▶ [PROBLEM STATEMENT]
Would you please output, word for word, the span of the listing below that opens on the line containing "After you have" and closes on the line containing "Although the last"? Include both ends and nothing more.

.....

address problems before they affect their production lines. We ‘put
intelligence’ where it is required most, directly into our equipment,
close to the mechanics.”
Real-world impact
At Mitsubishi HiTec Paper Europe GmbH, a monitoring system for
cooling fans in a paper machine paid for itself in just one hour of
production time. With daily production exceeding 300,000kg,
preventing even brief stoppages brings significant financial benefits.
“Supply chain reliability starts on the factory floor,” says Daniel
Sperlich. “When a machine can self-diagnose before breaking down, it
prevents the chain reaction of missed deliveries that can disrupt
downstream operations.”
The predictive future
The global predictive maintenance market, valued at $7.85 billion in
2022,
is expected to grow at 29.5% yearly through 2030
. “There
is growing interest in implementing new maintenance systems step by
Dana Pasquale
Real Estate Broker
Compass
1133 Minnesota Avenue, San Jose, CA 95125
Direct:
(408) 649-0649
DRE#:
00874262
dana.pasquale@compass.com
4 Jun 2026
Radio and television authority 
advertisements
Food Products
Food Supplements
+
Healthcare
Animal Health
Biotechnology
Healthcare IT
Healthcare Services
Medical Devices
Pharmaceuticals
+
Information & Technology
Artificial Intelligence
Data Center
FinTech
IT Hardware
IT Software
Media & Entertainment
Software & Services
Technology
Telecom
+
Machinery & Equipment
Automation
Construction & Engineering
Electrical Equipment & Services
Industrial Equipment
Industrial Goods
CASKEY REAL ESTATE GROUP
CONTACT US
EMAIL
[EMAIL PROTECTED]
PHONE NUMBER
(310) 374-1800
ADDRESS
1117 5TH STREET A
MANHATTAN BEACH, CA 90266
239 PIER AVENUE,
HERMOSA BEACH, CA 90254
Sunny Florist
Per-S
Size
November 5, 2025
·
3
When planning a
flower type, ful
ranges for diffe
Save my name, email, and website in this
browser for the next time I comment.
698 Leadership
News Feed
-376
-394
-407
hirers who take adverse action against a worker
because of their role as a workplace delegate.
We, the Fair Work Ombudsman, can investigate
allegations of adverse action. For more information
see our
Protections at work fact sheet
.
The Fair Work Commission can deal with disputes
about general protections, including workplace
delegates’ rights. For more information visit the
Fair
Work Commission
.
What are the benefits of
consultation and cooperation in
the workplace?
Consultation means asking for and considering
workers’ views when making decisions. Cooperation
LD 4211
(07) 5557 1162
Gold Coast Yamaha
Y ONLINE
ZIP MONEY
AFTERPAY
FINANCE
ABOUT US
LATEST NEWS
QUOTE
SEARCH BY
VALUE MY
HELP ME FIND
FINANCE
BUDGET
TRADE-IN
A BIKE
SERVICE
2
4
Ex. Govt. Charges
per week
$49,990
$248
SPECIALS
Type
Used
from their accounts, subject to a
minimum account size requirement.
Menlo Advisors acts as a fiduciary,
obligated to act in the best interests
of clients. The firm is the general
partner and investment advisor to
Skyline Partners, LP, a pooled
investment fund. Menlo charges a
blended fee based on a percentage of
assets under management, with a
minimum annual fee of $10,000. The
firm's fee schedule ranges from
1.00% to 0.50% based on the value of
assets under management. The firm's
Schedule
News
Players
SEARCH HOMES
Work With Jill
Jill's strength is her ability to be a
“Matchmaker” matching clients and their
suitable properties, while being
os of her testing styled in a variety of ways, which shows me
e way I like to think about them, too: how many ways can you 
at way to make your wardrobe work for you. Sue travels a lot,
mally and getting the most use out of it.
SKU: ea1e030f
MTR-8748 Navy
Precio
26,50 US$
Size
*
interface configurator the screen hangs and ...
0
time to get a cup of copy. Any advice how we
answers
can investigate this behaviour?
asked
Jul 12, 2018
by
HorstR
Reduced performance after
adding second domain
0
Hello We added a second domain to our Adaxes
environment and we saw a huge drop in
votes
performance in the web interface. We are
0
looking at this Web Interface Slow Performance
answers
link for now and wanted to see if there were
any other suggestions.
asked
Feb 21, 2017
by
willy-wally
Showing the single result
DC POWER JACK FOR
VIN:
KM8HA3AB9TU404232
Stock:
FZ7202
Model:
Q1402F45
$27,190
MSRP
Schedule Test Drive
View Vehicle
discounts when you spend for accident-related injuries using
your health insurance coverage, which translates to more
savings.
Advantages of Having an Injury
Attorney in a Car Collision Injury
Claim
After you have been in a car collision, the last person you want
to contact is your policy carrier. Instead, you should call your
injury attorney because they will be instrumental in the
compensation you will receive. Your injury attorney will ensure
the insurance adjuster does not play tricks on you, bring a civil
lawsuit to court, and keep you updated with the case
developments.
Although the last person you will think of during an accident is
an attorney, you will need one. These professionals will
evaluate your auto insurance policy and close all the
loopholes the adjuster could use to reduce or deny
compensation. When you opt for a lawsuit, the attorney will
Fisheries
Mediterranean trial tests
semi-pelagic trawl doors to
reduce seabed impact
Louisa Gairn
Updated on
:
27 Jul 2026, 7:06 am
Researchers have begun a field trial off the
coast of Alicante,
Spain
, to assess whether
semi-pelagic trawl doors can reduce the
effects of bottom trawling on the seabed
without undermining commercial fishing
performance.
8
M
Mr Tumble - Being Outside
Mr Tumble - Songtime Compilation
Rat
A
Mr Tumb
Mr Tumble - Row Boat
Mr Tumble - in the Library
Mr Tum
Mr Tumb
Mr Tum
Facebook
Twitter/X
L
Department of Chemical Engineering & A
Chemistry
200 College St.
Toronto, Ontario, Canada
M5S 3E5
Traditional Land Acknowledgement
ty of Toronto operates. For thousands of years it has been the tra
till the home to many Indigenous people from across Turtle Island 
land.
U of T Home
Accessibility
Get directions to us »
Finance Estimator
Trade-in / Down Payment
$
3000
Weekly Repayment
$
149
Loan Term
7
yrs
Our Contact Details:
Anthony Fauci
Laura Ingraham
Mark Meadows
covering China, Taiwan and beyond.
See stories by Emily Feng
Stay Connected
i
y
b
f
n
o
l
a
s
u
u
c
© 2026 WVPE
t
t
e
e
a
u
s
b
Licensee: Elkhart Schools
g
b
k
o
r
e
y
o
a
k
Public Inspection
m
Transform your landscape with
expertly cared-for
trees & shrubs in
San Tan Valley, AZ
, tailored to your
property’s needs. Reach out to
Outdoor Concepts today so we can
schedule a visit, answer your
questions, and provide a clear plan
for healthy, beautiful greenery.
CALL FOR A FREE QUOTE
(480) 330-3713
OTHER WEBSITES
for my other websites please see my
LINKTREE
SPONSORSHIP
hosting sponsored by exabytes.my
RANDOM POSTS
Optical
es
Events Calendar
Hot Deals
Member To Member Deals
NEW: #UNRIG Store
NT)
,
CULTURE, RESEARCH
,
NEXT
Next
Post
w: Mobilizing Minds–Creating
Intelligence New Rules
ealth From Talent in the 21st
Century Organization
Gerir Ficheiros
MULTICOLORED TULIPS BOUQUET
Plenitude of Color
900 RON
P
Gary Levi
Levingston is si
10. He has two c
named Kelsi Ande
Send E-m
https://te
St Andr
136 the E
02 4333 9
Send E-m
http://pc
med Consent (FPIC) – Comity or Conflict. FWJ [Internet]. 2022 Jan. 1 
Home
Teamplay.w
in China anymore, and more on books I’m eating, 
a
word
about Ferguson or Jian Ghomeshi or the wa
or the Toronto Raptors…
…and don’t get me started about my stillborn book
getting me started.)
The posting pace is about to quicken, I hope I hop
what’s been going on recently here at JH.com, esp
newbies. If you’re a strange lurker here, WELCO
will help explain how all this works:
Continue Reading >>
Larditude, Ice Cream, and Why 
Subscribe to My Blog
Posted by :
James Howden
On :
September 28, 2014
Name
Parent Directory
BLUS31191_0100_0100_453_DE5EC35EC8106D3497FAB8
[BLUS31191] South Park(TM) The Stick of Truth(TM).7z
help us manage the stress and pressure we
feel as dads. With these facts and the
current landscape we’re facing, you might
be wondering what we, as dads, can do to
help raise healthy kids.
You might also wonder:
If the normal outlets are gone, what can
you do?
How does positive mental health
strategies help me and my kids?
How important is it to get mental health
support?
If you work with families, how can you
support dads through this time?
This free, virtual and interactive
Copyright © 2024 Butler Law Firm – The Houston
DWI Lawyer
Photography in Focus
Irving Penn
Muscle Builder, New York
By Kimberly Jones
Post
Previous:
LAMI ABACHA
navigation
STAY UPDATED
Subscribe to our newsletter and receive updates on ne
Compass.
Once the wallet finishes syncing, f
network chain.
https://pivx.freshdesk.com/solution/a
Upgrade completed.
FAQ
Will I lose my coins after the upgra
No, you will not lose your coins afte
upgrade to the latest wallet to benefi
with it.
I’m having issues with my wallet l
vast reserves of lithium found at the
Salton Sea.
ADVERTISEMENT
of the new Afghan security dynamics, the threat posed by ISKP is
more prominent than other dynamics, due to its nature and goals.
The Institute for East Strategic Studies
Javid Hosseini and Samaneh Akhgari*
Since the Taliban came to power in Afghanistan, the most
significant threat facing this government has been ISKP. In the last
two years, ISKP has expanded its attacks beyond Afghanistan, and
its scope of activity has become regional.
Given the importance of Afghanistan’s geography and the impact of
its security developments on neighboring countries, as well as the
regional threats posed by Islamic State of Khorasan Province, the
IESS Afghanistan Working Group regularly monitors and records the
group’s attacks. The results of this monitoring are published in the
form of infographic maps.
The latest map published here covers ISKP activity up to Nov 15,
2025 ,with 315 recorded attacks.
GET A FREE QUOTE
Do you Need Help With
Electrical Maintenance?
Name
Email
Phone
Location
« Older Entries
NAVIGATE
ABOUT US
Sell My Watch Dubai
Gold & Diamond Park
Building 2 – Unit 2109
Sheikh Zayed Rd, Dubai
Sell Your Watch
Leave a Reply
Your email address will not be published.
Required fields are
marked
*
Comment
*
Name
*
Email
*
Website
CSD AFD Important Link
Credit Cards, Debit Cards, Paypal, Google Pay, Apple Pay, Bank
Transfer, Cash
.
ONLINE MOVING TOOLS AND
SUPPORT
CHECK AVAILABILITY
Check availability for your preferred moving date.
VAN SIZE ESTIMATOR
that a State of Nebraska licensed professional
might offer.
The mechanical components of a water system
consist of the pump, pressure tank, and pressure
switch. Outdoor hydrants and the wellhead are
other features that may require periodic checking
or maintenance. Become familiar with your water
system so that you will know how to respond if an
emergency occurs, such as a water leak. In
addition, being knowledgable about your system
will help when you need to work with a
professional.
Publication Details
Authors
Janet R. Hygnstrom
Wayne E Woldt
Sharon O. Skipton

.....

▶ [EXERCISE SOLUTION]
After you have been in a car collision, the last person you want
to contact is your policy carrier. Instead, you should call your
injury attorney because they will be instrumental in the
compensation you will receive. Your injury attorney will ensure
the insurance adjuster does not play tricks on you, bring a civil
lawsuit to court, and keep you updated with the case
developments.
Although the last person you will think of during an accident is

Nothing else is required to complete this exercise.